Друзья Высоцкого: проверка на преданность - Юрий Сушко
Шрифт:
Интервал:
Закладка:
Если же всерьез касаться вопроса родственных корней Владимира и Олега Далей, то в 1987 году сотрудники Музея А. С. Пушкина, давно отмечавшие удивительное внешнее сходство между ними, обратились к авторитетнейшему судебному эксперту М. Г. Любарскому, который после тщательной сравнительной экспертизы изображений В. и О. Далей пришел к выводу о несомненной принадлежности артиста к одной из ветвей знаменитого рода, а именно — является правнуком Владимира Ивановича в пятом колене. Вот так!
К этому кинорежиссер Иосиф Хейфиц добавлял не менее веский аргумент: «Черты этого родства, думается мне, существовали в личности Олега Ивановича. Он был настоящим русским интеллигентом, знал и любил русскую литературу, писал стихи, рисовал, пел — одним словом, был разносторонне талантливым человеком. Он обладал безукоризненным вкусом, отлично владел русским языком, что, как ни странно, хочется отметить особо, как, увы, редкое явление…».

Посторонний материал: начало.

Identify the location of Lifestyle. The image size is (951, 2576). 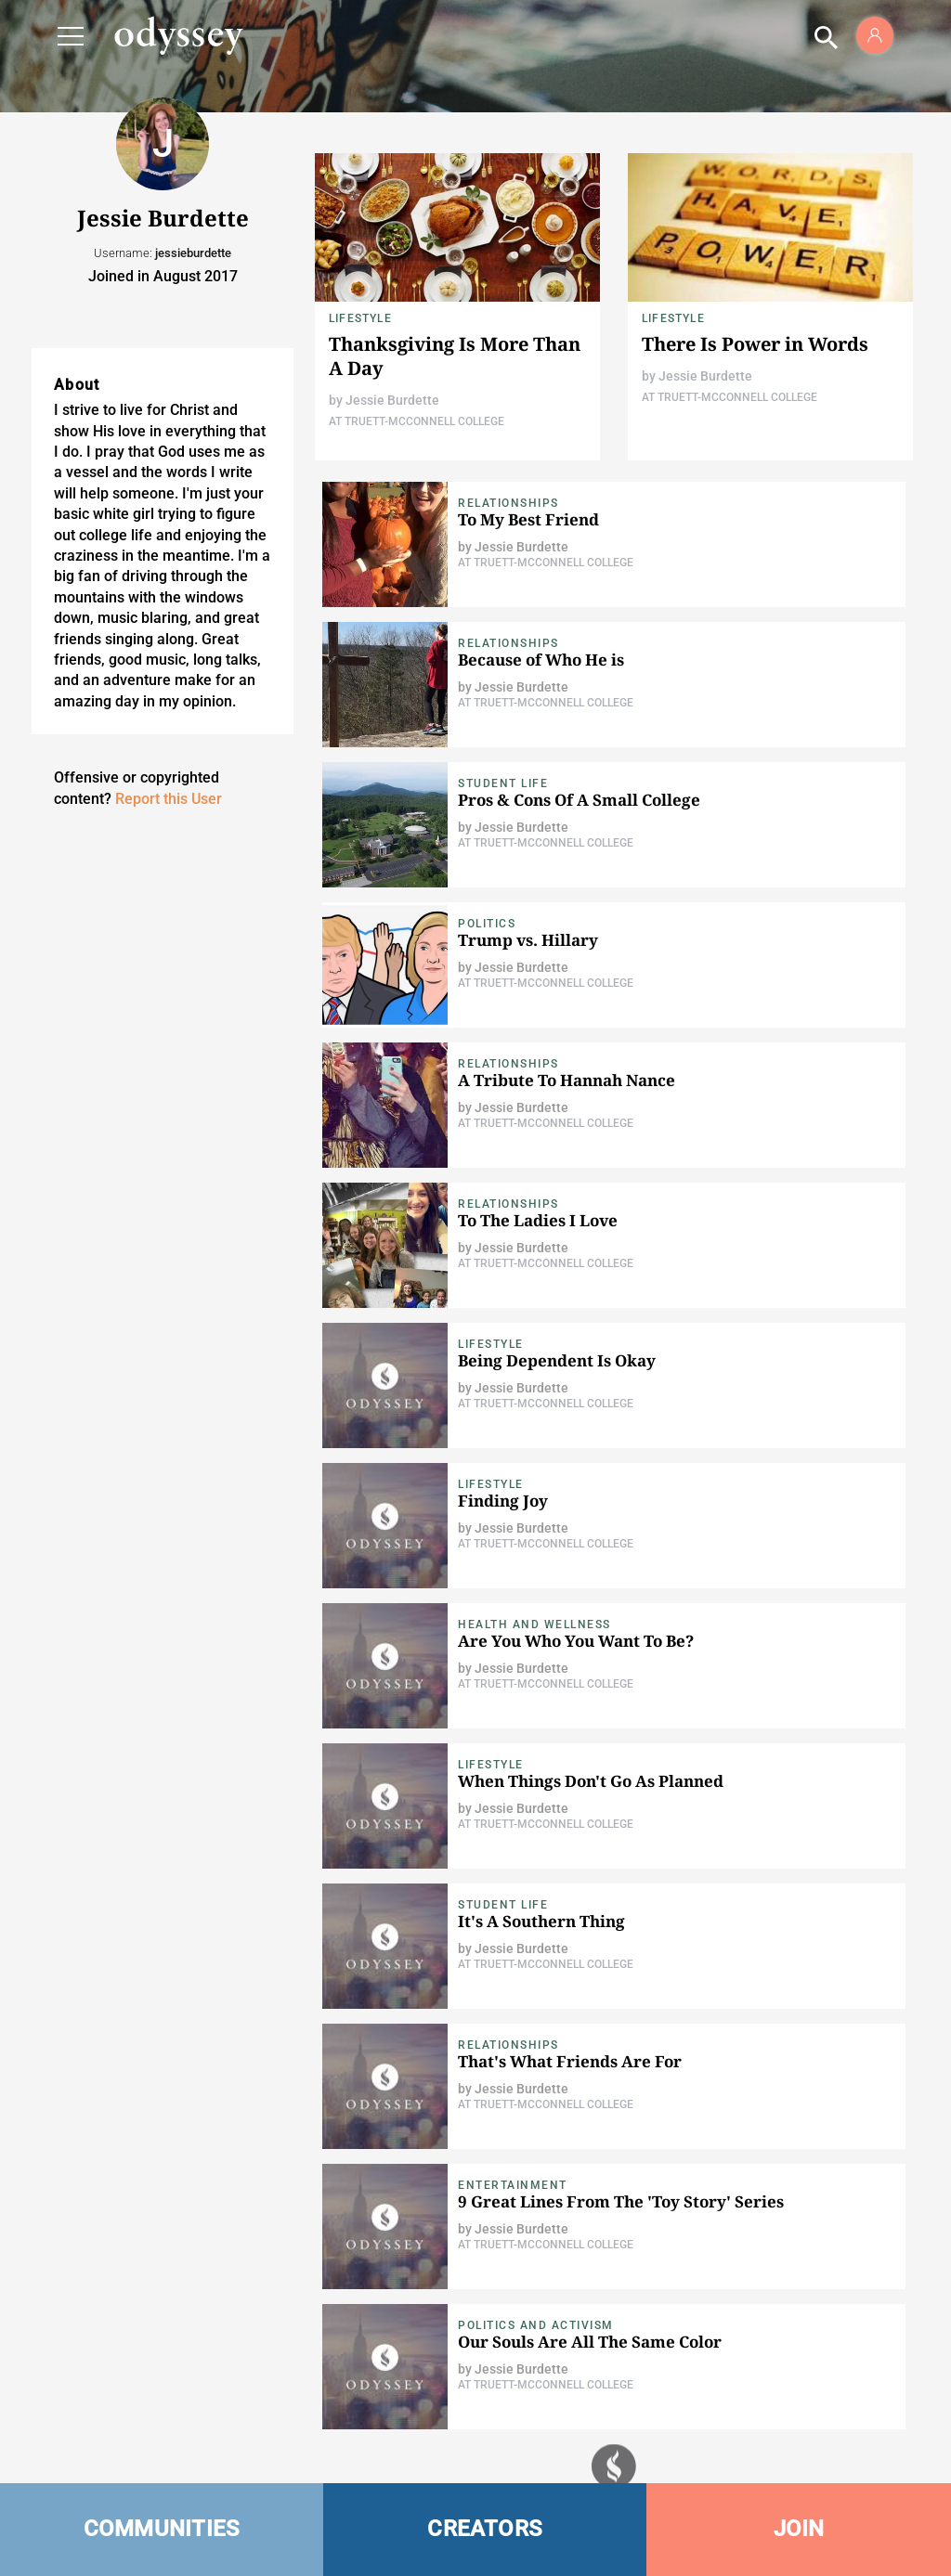
(360, 318).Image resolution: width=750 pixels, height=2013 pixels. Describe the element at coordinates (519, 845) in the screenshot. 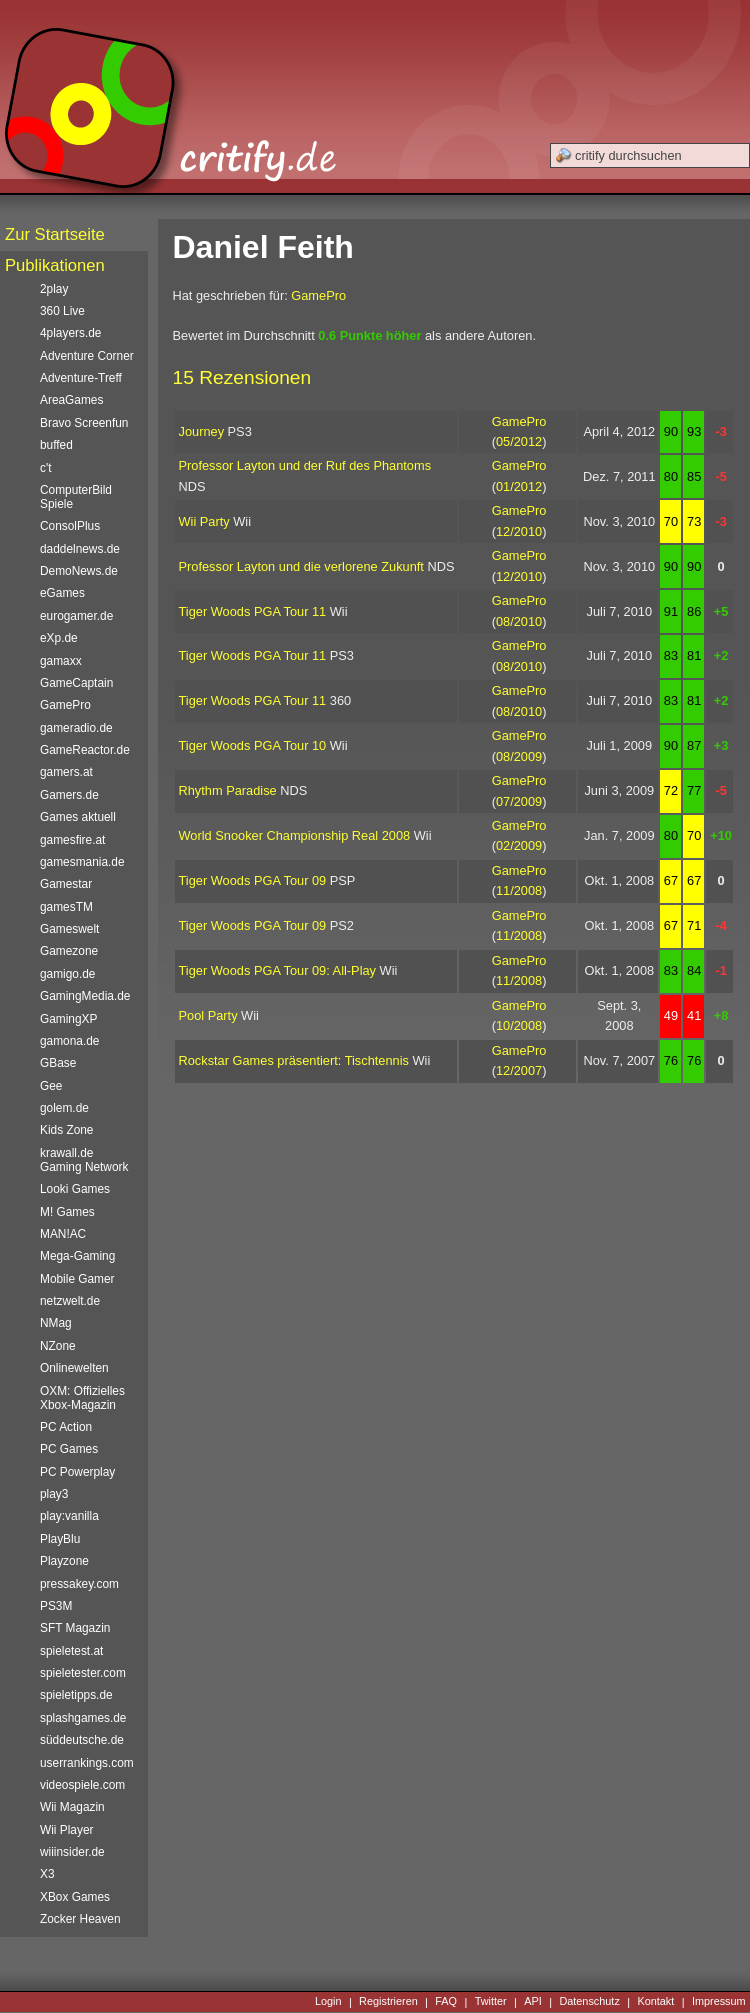

I see `02/2009` at that location.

В наследство от Бориса Михайловича Эйхенбаума, ученого с мировым именем, дочери Ольге Борисовне и внучке Елизавете достался цвет, живая классика современной советской литературы. Когда в 1949 году профессора Эйхенбаума отовсюду вышвырнули на улицу с «волчьим билетом» за «безродный космополитизм», его самые верные друзья — Виктор Шкловский, Юрий Тынянов, Михаил Зощенко, Ольга Берггольц — не отвернулись, а стали бывать в его квартире гораздо чаще, чем ранее. И какие тут устраивались застолья! Борис Михайлович долго не мог уяснить, откуда в их доме появляются столь изысканные закуски, выпивка. «Оля! — допрашивал он дочь. — Что это? У нас же совсем нет денег!» — «Все нормально», — кротко успокаивала она отца. Борису Михайловичу было невдомек, что дорогие сердцу гости появлялись в доме, по обыкновению, с очень пухлыми портфелями и первым делом заглядывали на кухню…

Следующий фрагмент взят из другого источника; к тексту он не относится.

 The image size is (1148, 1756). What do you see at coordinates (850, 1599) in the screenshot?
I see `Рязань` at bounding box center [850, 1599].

Олег дотошно расспрашивал и Олю, и Лизу об их легендарном отце и деде. Они знакомили его с оставшимися в живых друзьями Бориса Михайловича — тем же Шкловским, Ираклием Андрониковым, Вениамином Кавериным. Живое общение с «литературными памятниками» напоминало открытые уроки культуры. А им тоже было небезынтересно общение с талантливым молодым человеком. Андроников, слушая в исполнении Даля стихи Лермонтова, делал вывод: «Владеет секретом Яхонтова — секретом медленного чтения». А Шкловский называл Олега «человеком совершенного движения».

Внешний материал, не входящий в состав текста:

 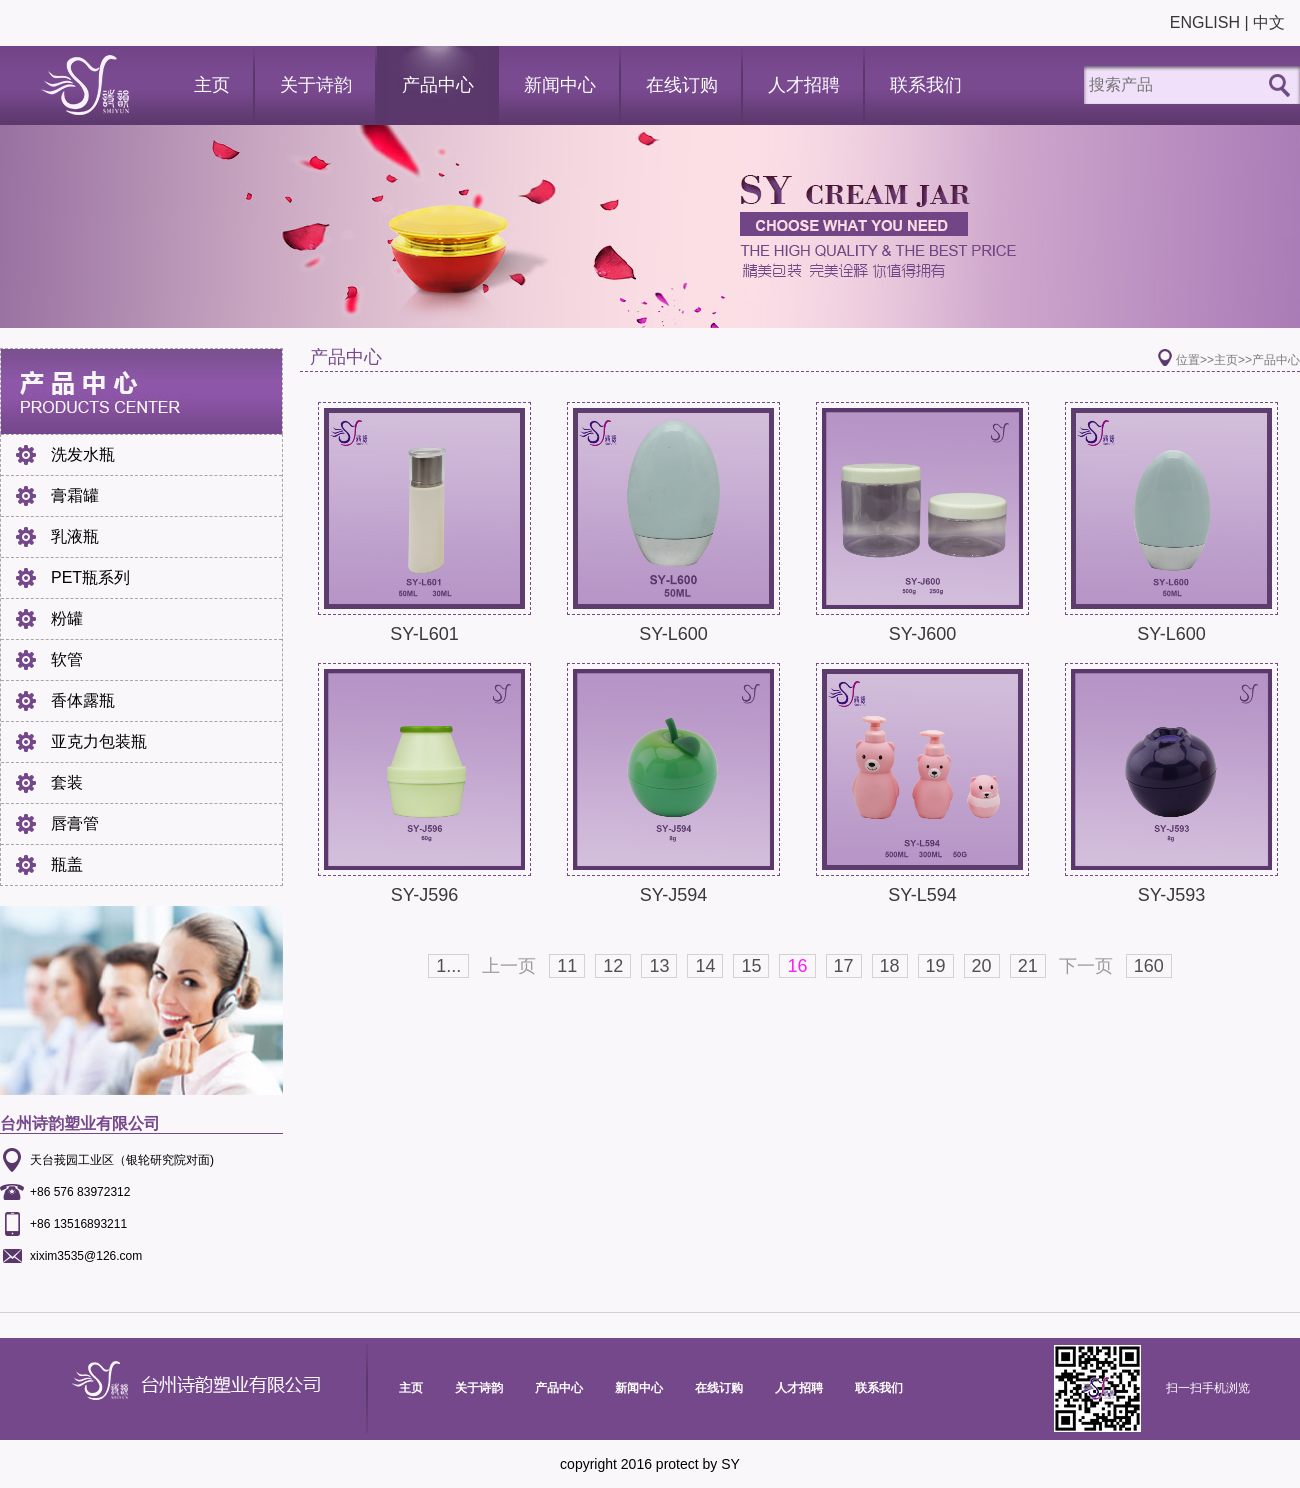 What do you see at coordinates (936, 966) in the screenshot?
I see `19` at bounding box center [936, 966].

В питерском доме их соседом по подъезду был Виктор Конецкий, морской волк, капитан дальнего плавания, а главное — замечательный прозаик. «По прямой между нашими квартирами было метров двадцать, — рассказывал Виктор Викторович, — через этаж и лестничную площадку. Он только что счастливо женился. Тещу называл Старшая кенгуру, жену — Младшая кенгуру. Ни та, ни другая не обижались, даже радовались, когда он их так называл…»
— В подпитии он старался избегать близких контактов с кенгуру, находя приют у меня, — продолжал свой рассказ Конецкий. — Находил этот приют Олег в полном смысле слова явочным путем. Время года, день недели, время суток для него существенного значения не имели. Обычно я от души радовался неожиданной явке артиста, ибо выпивка — штука заразительная, и я составлял ему компанию.
Итак: «Половина третьего ночи: На пороге возник элегантный, пластичный, артистичный Олег:
— Т-с-с! Главное — тихо! Сумчатые не дремлют! Дай чего-нибудь выпить и увидишь замечательное кино… Не бойся: короткометражку! Только что где-то слышал сценарий…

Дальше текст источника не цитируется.